__TRY IT__
Among the entries below, which lines run from the line with "セミダブルマットレスの回収・処分ご依頼 お客様" through the line with "comportamento do consumidor e"? Retype those, both ends included, exactly and without pictures.

****

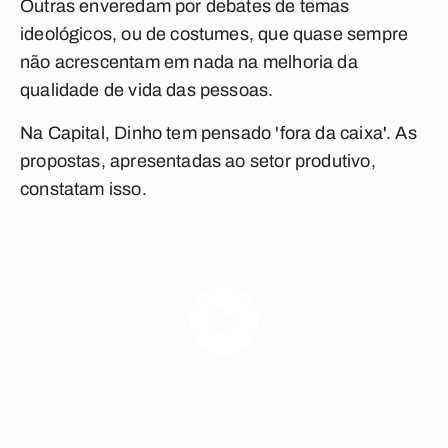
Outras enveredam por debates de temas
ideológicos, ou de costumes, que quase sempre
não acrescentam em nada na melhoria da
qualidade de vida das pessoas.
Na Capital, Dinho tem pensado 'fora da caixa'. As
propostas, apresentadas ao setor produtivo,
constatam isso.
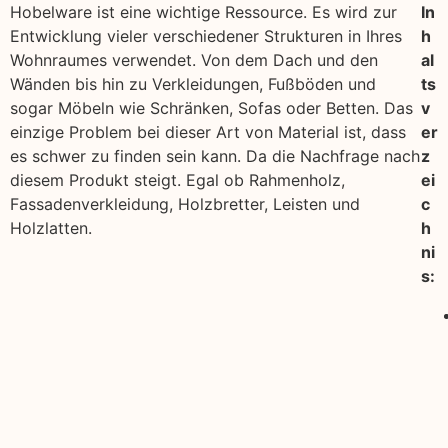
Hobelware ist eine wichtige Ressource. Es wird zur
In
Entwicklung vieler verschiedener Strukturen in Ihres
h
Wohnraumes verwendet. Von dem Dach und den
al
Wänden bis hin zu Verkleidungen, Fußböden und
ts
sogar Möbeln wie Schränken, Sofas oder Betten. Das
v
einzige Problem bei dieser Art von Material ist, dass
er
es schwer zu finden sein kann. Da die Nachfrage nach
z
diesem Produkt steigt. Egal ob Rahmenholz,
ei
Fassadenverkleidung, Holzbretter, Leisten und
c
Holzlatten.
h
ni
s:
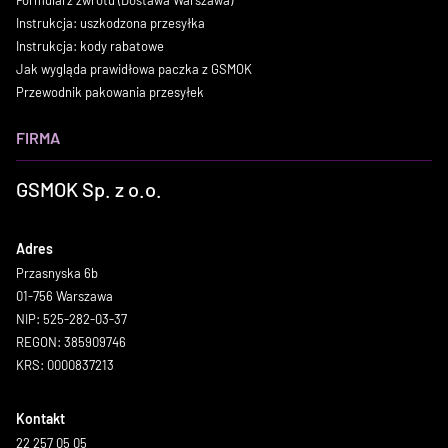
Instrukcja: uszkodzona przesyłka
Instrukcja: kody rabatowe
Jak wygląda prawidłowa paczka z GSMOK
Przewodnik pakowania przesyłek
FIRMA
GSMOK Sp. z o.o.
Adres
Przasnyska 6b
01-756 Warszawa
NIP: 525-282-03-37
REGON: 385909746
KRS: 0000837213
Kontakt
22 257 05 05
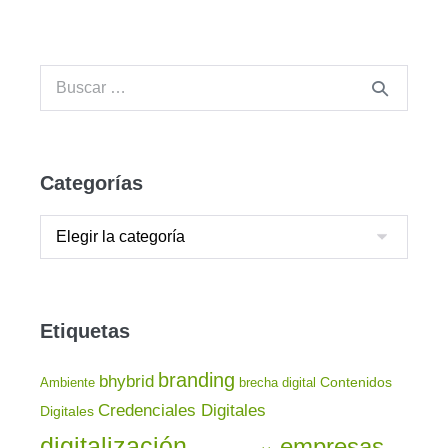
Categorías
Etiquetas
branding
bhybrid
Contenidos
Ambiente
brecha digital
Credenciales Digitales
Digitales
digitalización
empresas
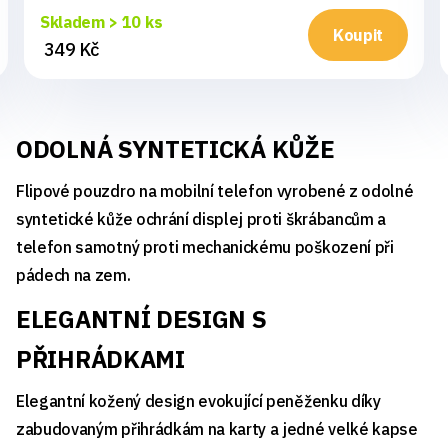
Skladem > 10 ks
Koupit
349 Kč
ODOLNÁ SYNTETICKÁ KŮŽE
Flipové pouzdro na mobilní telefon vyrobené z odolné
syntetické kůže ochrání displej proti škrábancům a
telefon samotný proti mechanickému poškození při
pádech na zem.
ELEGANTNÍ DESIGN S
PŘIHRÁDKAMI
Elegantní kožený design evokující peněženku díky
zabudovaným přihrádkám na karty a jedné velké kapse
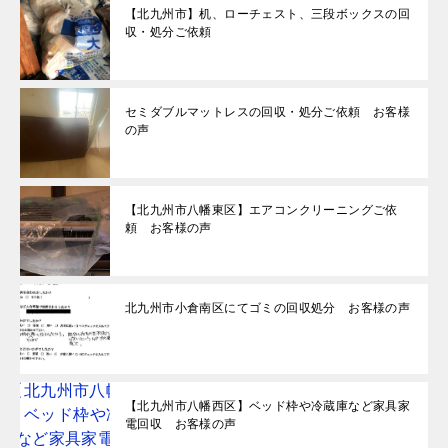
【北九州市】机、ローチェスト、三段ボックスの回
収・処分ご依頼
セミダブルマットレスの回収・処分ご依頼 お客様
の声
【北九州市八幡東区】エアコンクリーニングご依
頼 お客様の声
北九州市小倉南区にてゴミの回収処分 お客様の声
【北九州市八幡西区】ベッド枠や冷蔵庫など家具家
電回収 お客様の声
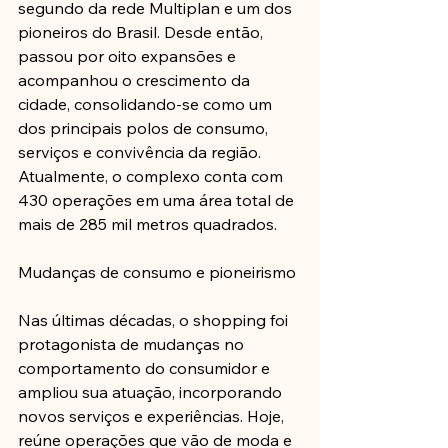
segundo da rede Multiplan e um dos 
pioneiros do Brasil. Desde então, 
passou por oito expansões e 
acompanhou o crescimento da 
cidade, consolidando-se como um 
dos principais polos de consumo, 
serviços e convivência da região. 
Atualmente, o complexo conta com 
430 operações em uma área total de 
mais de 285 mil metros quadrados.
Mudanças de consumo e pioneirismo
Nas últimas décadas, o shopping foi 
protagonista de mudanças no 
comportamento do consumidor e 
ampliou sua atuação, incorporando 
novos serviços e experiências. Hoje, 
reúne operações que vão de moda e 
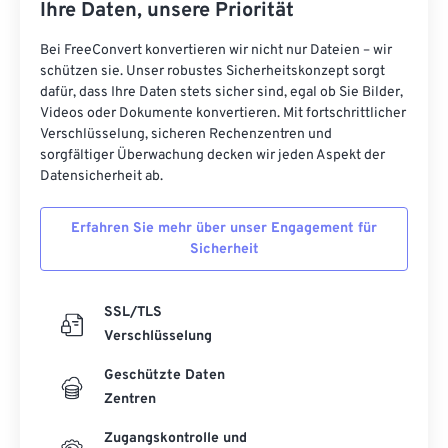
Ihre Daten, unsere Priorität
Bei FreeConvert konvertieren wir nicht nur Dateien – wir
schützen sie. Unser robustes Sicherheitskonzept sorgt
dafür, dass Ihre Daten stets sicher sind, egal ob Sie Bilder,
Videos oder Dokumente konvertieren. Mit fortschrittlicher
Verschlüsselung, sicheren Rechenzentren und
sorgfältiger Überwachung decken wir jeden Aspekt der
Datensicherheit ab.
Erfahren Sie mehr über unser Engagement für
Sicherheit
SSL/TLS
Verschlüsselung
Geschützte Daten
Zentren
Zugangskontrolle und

****

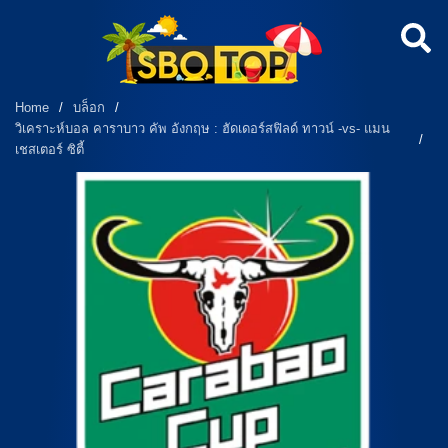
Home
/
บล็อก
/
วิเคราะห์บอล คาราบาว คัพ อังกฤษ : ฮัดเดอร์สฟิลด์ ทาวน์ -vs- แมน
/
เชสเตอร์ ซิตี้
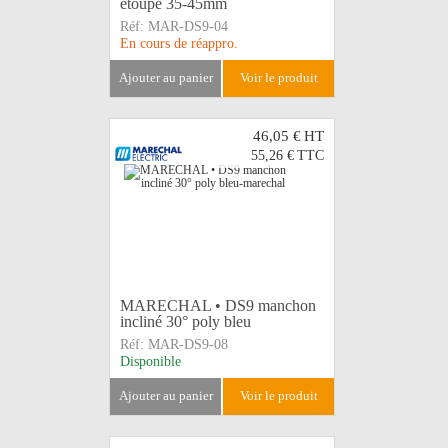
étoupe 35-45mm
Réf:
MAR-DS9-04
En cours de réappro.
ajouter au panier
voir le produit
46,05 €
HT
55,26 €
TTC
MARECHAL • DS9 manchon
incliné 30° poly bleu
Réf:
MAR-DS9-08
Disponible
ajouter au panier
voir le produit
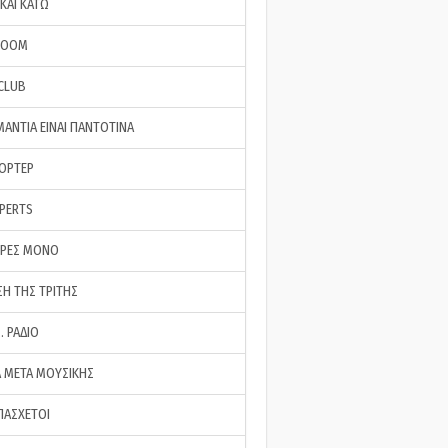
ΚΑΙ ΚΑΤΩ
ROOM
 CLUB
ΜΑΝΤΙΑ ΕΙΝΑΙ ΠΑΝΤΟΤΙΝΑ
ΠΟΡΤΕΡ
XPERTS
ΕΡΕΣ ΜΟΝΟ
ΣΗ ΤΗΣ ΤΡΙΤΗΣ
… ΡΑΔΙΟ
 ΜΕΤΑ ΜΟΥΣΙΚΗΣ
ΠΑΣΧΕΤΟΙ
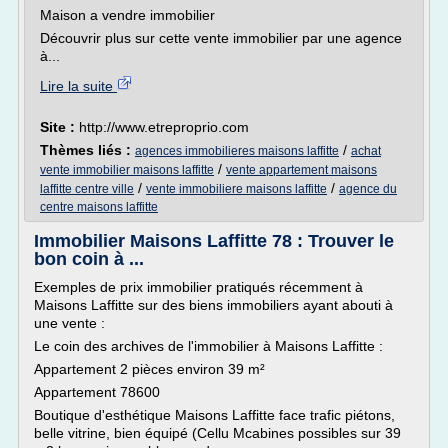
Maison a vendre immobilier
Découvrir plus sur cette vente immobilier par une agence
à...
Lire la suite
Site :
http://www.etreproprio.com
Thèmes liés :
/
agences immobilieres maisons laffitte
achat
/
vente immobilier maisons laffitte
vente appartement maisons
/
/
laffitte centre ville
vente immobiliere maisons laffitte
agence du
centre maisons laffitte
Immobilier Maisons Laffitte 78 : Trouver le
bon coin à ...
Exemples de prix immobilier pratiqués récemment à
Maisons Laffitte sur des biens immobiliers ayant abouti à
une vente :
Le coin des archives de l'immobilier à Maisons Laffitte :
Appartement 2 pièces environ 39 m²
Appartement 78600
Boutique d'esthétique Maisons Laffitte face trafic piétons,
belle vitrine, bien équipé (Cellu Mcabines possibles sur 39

****

__SOLUTION TO THIS PROBLEM__
セミダブルマットレスの回収・処分ご依頼 お客様
の声
【北九州市八幡東区】エアコンクリーニングご依
頼 お客様の声
北九州市小倉南区にてゴミの回収処分 お客様の声
【北九州市八幡西区】ベッド枠や冷蔵庫など家具家
電回収 お客様の声
segundo da rede Multiplan e um dos 
pioneiros do Brasil. Desde então, 
passou por oito expansões e 
acompanhou o crescimento da 
cidade, consolidando-se como um 
dos principais polos de consumo, 
serviços e convivência da região. 
Atualmente, o complexo conta com 
430 operações em uma área total de 
mais de 285 mil metros quadrados.
Mudanças de consumo e pioneirismo
Nas últimas décadas, o shopping foi 
protagonista de mudanças no 
comportamento do consumidor e 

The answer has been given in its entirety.